(Stored dataset items)
▼
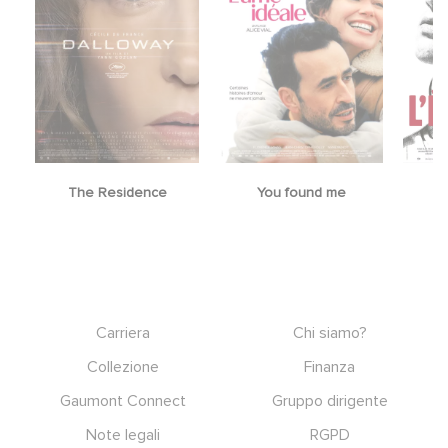
The Residence
You found me
Footer
Carriera
Chi siamo?
Collezione
Finanza
Gaumont Connect
Gruppo dirigente
Note legali
RGPD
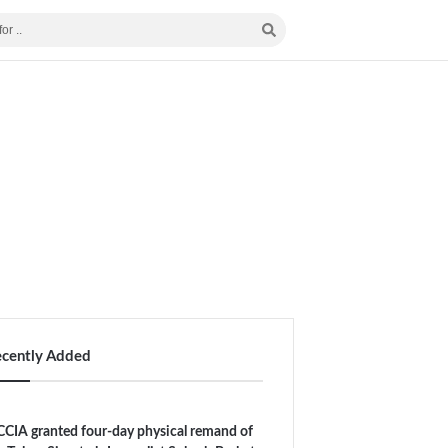
ecently Added
CIA granted four-day physical remand of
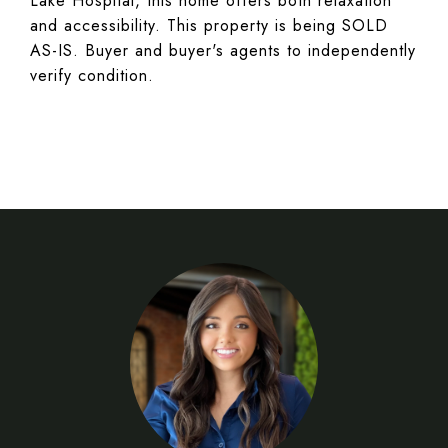
Lake Hospital, this home offers both relaxation
and accessibility. This property is being SOLD
AS-IS. Buyer and buyer's agents to independently
verify condition.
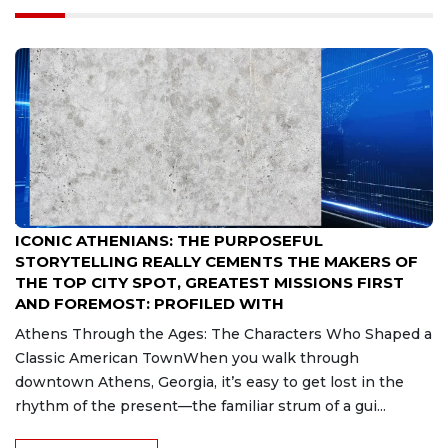
Aug 7, 2026
ICONIC ATHENIANS: THE PURPOSEFUL
STORYTELLING REALLY CEMENTS THE MAKERS OF
THE TOP CITY SPOT, GREATEST MISSIONS FIRST
AND FOREMOST: PROFILED WITH
Athens Through the Ages: The Characters Who Shaped a
Classic American TownWhen you walk through
downtown Athens, Georgia, it’s easy to get lost in the
rhythm of the present—the familiar strum of a gui...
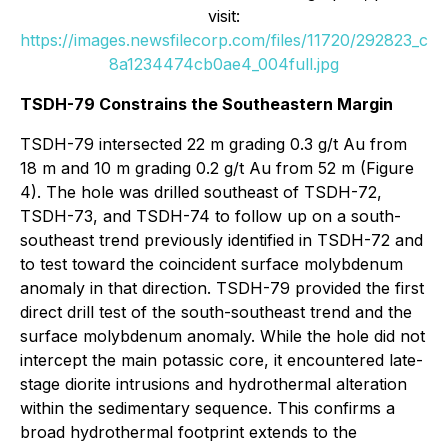
visit:
https://images.newsfilecorp.com/files/11720/292823_c
8a1234474cb0ae4_004full.jpg
TSDH-79 Constrains the Southeastern Margin
TSDH-79 intersected 22 m grading 0.3 g/t Au from
18 m and 10 m grading 0.2 g/t Au from 52 m (Figure
4). The hole was drilled southeast of TSDH-72,
TSDH-73, and TSDH-74 to follow up on a south-
southeast trend previously identified in TSDH-72 and
to test toward the coincident surface molybdenum
anomaly in that direction. TSDH-79 provided the first
direct drill test of the south-southeast trend and the
surface molybdenum anomaly. While the hole did not
intercept the main potassic core, it encountered late-
stage diorite intrusions and hydrothermal alteration
within the sedimentary sequence. This confirms a
broad hydrothermal footprint extends to the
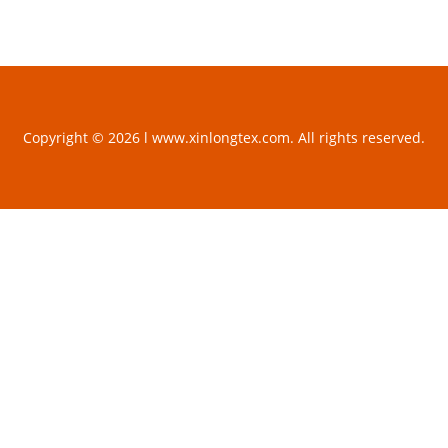
Copyright © 2026 l www.xinlongtex.com. All rights reserved.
▲
* _Problem requirements_: Which lines in the records above hold the string "trend"? Copy each of them.

* _Result_:
southeast trend previously identified in TSDH-72 and
direct drill test of the south-southeast trend and the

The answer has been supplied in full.